The applicant and his co-accused appeared before a magistrate sitting at Tredgold Magistrates' Court and applied for bail pending trial.
The application for bail was refused on the following grounds:
(a) The applicant is facing serious charges.
(b) The applicant faces charges which brings his profession (the legal profession) and the justice delivery system into disrepute.
(c) The offences involve numerous individuals working as a syndicate to issue warrants of liberation.
(d) If convicted, the applicant faces a term of imprisonment and this will be an inducement to abscond.
The applicant has appealed against the refusal to grant bail on the grounds that the court a quo erred by finding that the applicant was a flight risk in that there was no indication that the applicant had any inclination to abscond.

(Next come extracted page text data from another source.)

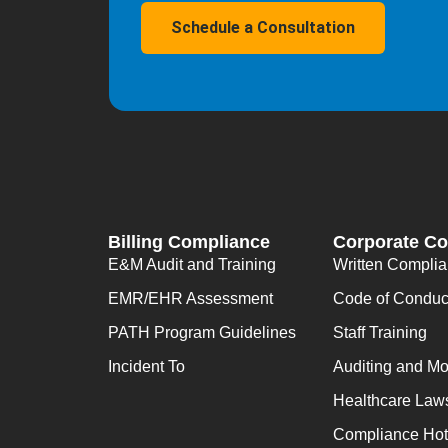
Schedule a Consultation
Billing Compliance
Corporate C
E&M Audit and Training
Written Compli
EMR/EHR Assessment
Code of Conduc
PATH Program Guidelines
Staff Training
Incident To
Auditing and Mo
Healthcare Law
Compliance Hot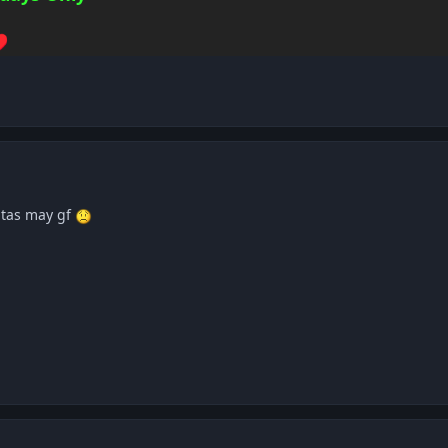
️
 tas may gf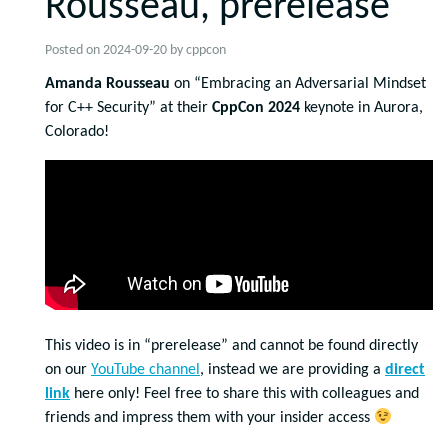
Rousseau, prerelease
Posted on
2024-09-20
by
cppcon
Amanda Rousseau
on “Embracing an Adversarial Mindset
for C++ Security” at their
CppCon 2024
keynote in Aurora,
Colorado!
This video is in “prerelease” and cannot be found directly
on our
YouTube channel
, instead we are providing a
direct
link
here only! Feel free to share this with colleagues and
friends and impress them with your insider access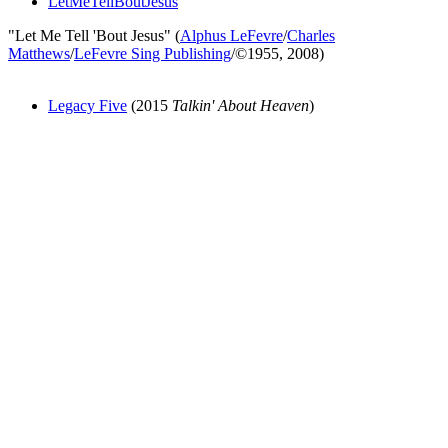
LetMeTellBoutJesus
"Let Me Tell 'Bout Jesus" (
Alphus LeFevre
/
Charles
Matthews
/
LeFevre Sing Publishing
/©1955, 2008)
Legacy Five
(2015
Talkin' About Heaven
)
All articles are the property of SGHistory.com and should not be
copied, stored or reproduced by any means without the express
written permission of the editors of SGHistory.com.
Wikipedia contributors, this particularly includes you. Please do not
copy our work and present it as your own.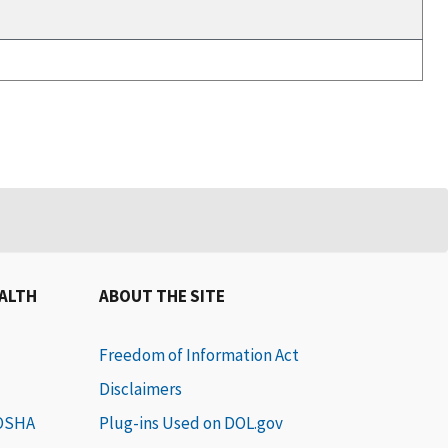
EALTH
ABOUT THE SITE
Freedom of Information Act
Disclaimers
 OSHA
Plug-ins Used on DOL.gov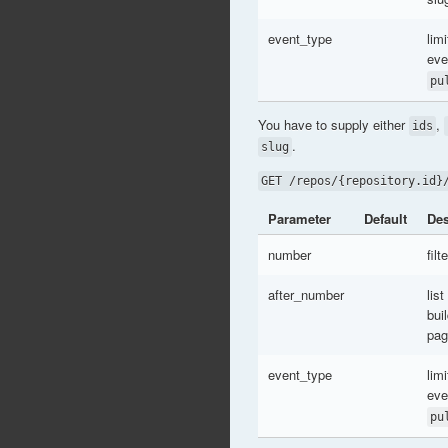
event_type
limi
eve
pu
You have to supply either
,
ids
.
slug
GET /repos/{repository.id}
Parameter
Default
Des
number
fil
after_number
list
bui
pag
event_type
limi
eve
pu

Further, the applicant avers that the court grossly misdirected itself by making findings which were not supported by evidence placed before the court.

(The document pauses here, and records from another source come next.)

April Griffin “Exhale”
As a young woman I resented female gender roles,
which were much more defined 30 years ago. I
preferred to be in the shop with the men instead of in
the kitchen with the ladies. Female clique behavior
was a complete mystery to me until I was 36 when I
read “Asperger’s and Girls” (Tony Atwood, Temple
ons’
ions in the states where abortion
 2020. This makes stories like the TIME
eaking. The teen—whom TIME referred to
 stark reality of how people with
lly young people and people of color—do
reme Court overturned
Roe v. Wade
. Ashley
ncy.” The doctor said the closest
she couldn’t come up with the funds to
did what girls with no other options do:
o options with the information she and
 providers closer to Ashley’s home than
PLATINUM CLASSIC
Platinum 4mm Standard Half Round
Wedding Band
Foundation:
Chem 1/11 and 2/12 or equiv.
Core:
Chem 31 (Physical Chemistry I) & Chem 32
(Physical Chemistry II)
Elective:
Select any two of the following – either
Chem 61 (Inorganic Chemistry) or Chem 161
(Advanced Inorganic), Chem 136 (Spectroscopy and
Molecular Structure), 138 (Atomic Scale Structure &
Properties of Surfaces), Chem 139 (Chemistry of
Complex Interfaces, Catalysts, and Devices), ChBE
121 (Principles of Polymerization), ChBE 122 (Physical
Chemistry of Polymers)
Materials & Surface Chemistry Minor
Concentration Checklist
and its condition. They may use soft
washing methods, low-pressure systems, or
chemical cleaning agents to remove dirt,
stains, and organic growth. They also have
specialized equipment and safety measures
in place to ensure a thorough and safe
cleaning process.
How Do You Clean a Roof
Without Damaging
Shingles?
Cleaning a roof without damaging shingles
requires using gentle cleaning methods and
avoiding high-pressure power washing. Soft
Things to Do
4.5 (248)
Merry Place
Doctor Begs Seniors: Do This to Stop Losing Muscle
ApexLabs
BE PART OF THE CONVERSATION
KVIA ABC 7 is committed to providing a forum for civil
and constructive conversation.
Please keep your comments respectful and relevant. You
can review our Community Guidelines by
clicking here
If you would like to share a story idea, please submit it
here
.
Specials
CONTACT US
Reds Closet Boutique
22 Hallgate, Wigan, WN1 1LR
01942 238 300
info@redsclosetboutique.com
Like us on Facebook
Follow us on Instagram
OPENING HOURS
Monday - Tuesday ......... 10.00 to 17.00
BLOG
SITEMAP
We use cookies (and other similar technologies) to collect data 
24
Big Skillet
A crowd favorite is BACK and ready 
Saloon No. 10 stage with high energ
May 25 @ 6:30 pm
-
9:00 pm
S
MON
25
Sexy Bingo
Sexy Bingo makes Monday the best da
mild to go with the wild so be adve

In addition, the applicant argues that the court failed to consider that whatever the States' fears were in regard to the applicant's ability to stand trial, such could be safeguarded by the imposition of appropriate bail conditions.
The applicant contends that the seriousness of the offence, in itself, is not a sufficient ground to deny bail.
I will deal with each of the grounds for refusal of bail in turn:-
Applicant faces serious charges
There can be no doubt that the allegations against the applicant are fairly serious. The applicant, who is a legal practitioner, is alleged to have been involved in an attempt to secure the release of a convicted prisoner by the use of a forged and fake Warrant of Liberation.
The offence came to light when an alert prison officer at Khami observed an irregularity on the Warrant of Liberation.
The applicant denies the allegations and boldly avers that he knows nothing about the offence.
It is settled law that the seriousness of an offence, on its own, is not a good ground for the refusal of bail pending trial. However, it must be pointed out that the seriousness of an offence has a direct bearing on the application for bail with the likelihood of a severe prison term being imposed in the event that the State secures a conviction being an inducement to abscond.
The seriousness of an offence, should, in my view, not be taken in isolation but must be considered together with the strength of the State case.
Where the charge is serious, and the State case is strong, the applicant in a bail application may be induced to abscond to avoid a lengthy prison sentence: see the case of State v Biti 2002 (1) 115…,.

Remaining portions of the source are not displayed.